## What you should do
Write out again, unchanged, the line that has "[Visit McGraw Hill Instagram page] (25, 2229)" and each following line through the end of the entries below; leave pictures out.

## Data excerpts
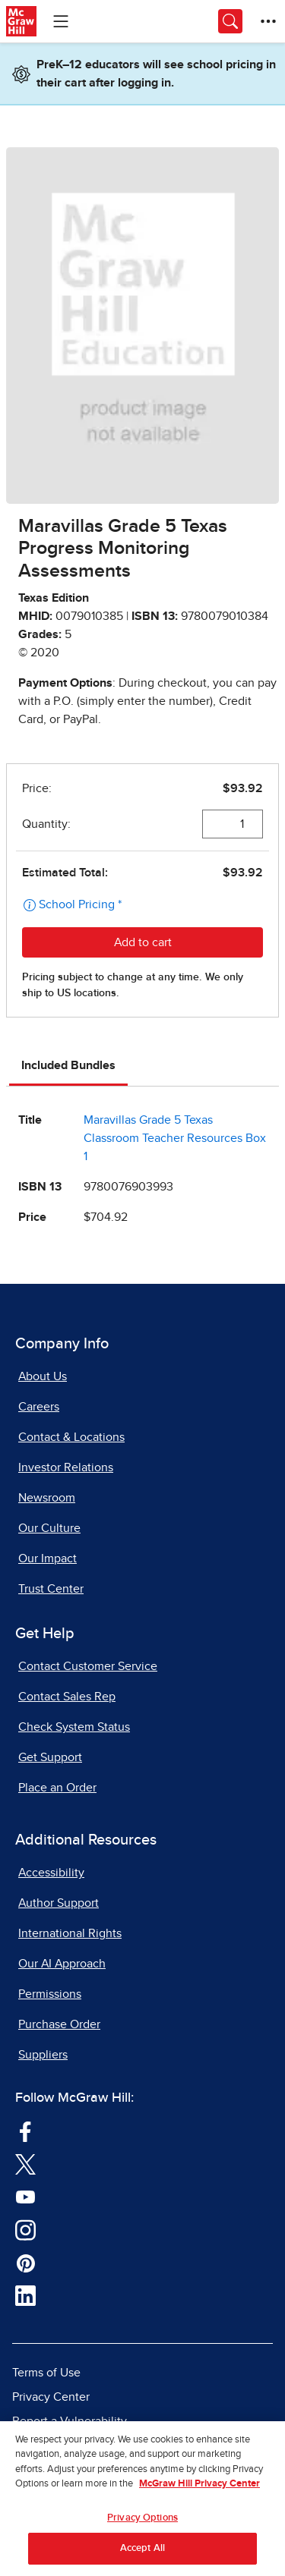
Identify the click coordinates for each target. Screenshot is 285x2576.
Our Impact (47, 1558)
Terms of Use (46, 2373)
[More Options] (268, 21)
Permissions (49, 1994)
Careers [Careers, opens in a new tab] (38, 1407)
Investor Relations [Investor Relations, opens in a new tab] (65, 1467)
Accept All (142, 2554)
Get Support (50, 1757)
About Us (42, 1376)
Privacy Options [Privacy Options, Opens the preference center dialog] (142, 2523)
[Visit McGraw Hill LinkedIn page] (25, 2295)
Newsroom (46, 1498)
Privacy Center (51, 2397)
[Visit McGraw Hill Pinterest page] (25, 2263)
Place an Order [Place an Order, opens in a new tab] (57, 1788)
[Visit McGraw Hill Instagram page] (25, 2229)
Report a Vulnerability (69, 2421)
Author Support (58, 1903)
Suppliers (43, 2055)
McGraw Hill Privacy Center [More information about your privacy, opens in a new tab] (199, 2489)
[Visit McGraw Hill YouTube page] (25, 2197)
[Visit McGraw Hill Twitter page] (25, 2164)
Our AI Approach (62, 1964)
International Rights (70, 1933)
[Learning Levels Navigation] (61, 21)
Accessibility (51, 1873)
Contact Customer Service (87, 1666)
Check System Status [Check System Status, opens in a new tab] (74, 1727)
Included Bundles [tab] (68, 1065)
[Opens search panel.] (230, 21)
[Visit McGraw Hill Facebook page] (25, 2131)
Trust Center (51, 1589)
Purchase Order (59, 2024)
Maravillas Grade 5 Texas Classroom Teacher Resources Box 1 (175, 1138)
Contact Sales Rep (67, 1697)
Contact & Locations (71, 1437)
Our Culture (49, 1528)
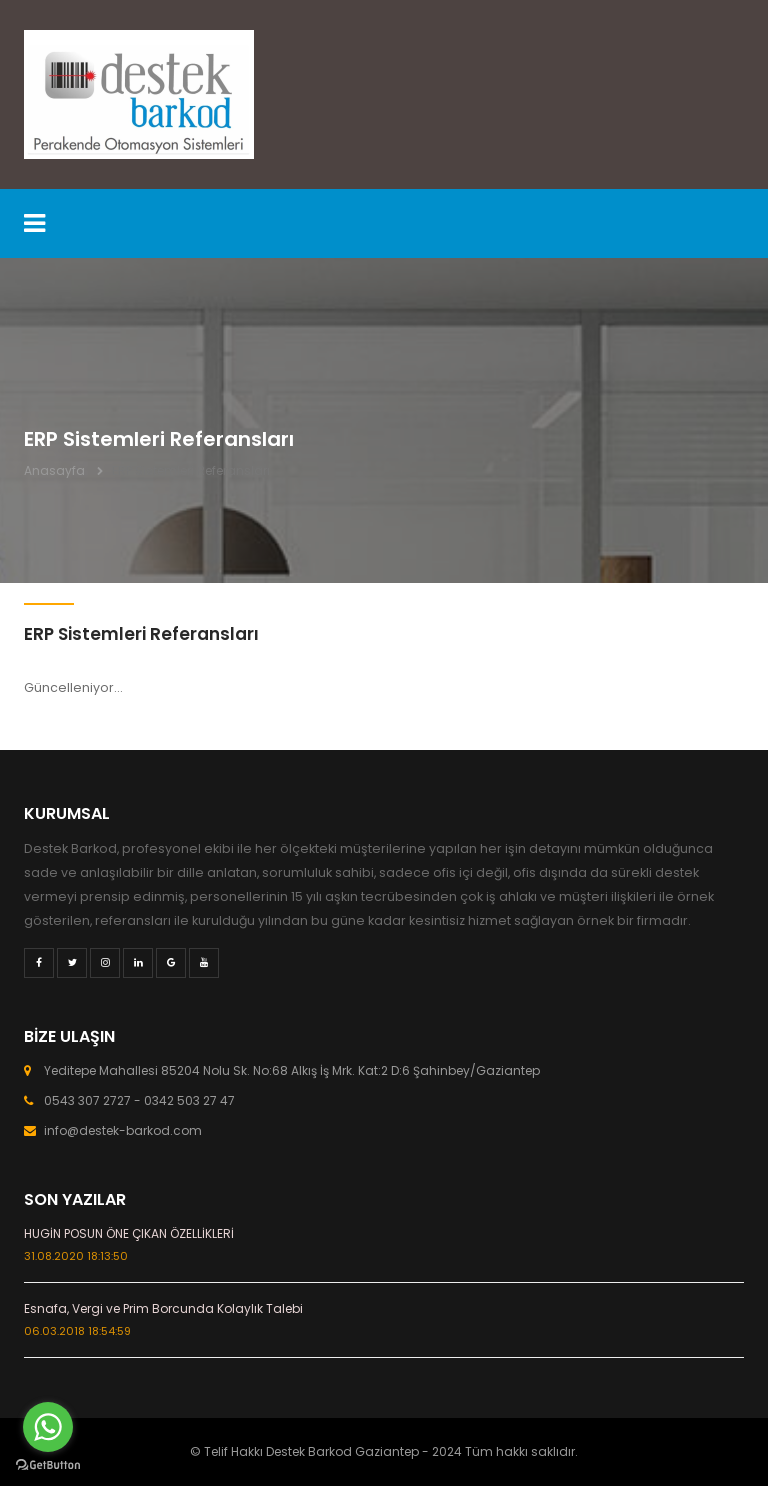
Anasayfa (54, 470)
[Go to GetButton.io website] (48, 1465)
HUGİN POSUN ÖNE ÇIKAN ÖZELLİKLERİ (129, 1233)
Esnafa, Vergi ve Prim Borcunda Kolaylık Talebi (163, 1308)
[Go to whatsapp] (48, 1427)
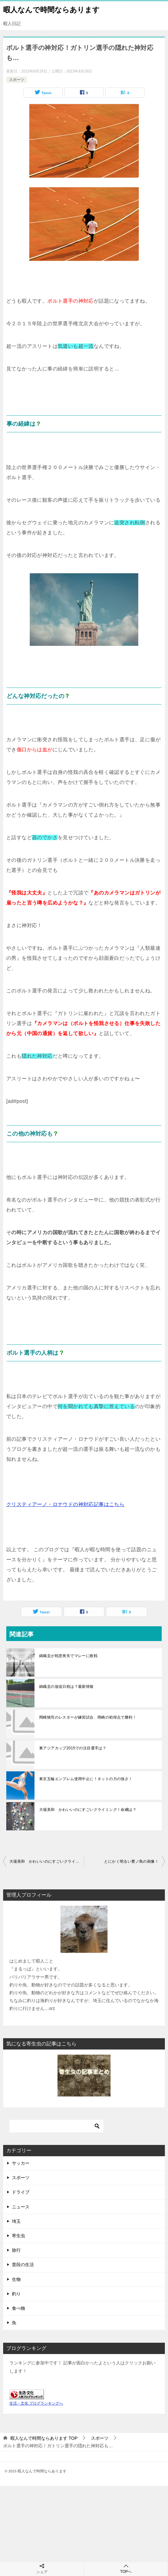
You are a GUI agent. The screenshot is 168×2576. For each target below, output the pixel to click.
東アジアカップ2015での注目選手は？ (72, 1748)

## Exercise result
[Visit McGraw Hill Instagram page] (25, 2229)
Report a Vulnerability (69, 2421)
Author Support (58, 1903)
Suppliers (43, 2055)
McGraw Hill Privacy Center [More information about your privacy, opens in a new tab] (199, 2489)
[Visit McGraw Hill YouTube page] (25, 2197)
[Visit McGraw Hill Twitter page] (25, 2164)
Our AI Approach (62, 1964)
International Rights (70, 1933)
[Learning Levels Navigation] (61, 21)
Accessibility (51, 1873)
Contact Customer Service (87, 1666)
Check System Status [Check System Status, opens in a new tab] (74, 1727)
Included Bundles [tab] (68, 1065)
[Opens search panel.] (230, 21)
[Visit McGraw Hill Facebook page] (25, 2131)
Trust Center (51, 1589)
Purchase Order (59, 2024)
Maravillas Grade 5 Texas Classroom Teacher Resources Box 1 (175, 1138)
Contact Sales Rep (67, 1697)
Contact & Locations (71, 1437)
Our Culture (49, 1528)
Anasayfa (54, 470)
[Go to GetButton.io website] (48, 1465)
HUGİN POSUN ÖNE ÇIKAN ÖZELLİKLERİ (129, 1233)
Esnafa, Vergi ve Prim Borcunda Kolaylık Talebi (163, 1308)
[Go to whatsapp] (48, 1427)
You are a GUI agent. The screenshot is 168×2576. For each target below, output the pixel to click.
東アジアカップ2015での注目選手は？ (72, 1748)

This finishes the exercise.